### Brief
Please copy out the records that follow exactly as they stand.

### Provided records
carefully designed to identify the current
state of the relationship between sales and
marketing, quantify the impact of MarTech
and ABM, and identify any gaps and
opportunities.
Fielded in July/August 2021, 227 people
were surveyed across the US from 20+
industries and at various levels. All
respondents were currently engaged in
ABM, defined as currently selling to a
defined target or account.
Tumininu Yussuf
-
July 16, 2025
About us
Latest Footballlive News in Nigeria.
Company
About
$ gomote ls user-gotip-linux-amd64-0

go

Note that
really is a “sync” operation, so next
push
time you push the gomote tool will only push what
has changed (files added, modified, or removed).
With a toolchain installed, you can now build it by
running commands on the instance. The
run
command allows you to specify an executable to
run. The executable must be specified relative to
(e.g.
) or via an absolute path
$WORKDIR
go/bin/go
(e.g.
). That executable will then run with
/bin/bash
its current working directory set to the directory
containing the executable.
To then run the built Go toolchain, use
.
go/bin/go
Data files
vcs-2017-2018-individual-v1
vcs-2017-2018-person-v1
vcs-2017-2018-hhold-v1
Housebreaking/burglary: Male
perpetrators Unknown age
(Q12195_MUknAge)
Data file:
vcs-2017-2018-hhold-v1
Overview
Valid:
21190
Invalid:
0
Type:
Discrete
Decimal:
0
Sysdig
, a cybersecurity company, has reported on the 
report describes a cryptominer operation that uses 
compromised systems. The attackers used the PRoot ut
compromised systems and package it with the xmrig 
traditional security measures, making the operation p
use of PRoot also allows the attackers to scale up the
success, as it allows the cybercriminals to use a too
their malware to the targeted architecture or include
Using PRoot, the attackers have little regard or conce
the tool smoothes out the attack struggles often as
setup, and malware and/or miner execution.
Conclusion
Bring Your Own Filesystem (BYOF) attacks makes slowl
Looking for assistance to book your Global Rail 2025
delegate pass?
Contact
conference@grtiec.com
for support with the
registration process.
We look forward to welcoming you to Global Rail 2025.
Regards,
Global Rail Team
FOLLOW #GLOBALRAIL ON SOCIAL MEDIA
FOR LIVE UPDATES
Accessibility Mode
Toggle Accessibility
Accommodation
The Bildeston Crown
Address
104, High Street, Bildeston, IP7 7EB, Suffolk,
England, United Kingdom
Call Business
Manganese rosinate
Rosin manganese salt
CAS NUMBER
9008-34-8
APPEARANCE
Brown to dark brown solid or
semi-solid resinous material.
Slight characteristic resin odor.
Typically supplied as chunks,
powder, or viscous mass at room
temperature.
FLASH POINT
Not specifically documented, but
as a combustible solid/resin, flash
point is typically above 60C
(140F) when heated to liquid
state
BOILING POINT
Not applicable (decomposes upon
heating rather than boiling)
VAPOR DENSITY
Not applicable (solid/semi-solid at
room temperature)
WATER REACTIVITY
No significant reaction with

### Exercise solution
carefully designed to identify the current
state of the relationship between sales and
marketing, quantify the impact of MarTech
and ABM, and identify any gaps and
opportunities.
Fielded in July/August 2021, 227 people
were surveyed across the US from 20+
industries and at various levels. All
respondents were currently engaged in
ABM, defined as currently selling to a
defined target or account.
Tumininu Yussuf
-
July 16, 2025
About us
Latest Footballlive News in Nigeria.
Company
About
$ gomote ls user-gotip-linux-amd64-0

go

Note that
really is a “sync” operation, so next
push
time you push the gomote tool will only push what
has changed (files added, modified, or removed).
With a toolchain installed, you can now build it by
running commands on the instance. The
run
command allows you to specify an executable to
run. The executable must be specified relative to
(e.g.
) or via an absolute path
$WORKDIR
go/bin/go
(e.g.
). That executable will then run with
/bin/bash
its current working directory set to the directory
containing the executable.
To then run the built Go toolchain, use
.
go/bin/go
Data files
vcs-2017-2018-individual-v1
vcs-2017-2018-person-v1
vcs-2017-2018-hhold-v1
Housebreaking/burglary: Male
perpetrators Unknown age
(Q12195_MUknAge)
Data file:
vcs-2017-2018-hhold-v1
Overview
Valid:
21190
Invalid:
0
Type:
Discrete
Decimal:
0
Sysdig
, a cybersecurity company, has reported on the 
report describes a cryptominer operation that uses 
compromised systems. The attackers used the PRoot ut
compromised systems and package it with the xmrig 
traditional security measures, making the operation p
use of PRoot also allows the attackers to scale up the
success, as it allows the cybercriminals to use a too
their malware to the targeted architecture or include
Using PRoot, the attackers have little regard or conce
the tool smoothes out the attack struggles often as
setup, and malware and/or miner execution.
Conclusion
Bring Your Own Filesystem (BYOF) attacks makes slowl
Looking for assistance to book your Global Rail 2025
delegate pass?
Contact
conference@grtiec.com
for support with the
registration process.
We look forward to welcoming you to Global Rail 2025.
Regards,
Global Rail Team
FOLLOW #GLOBALRAIL ON SOCIAL MEDIA
FOR LIVE UPDATES
Accessibility Mode
Toggle Accessibility
Accommodation
The Bildeston Crown
Address
104, High Street, Bildeston, IP7 7EB, Suffolk,
England, United Kingdom
Call Business
Manganese rosinate
Rosin manganese salt
CAS NUMBER
9008-34-8
APPEARANCE
Brown to dark brown solid or
semi-solid resinous material.
Slight characteristic resin odor.
Typically supplied as chunks,
powder, or viscous mass at room
temperature.
FLASH POINT
Not specifically documented, but
as a combustible solid/resin, flash
point is typically above 60C
(140F) when heated to liquid
state
BOILING POINT
Not applicable (decomposes upon
heating rather than boiling)
VAPOR DENSITY
Not applicable (solid/semi-solid at
room temperature)
WATER REACTIVITY
No significant reaction with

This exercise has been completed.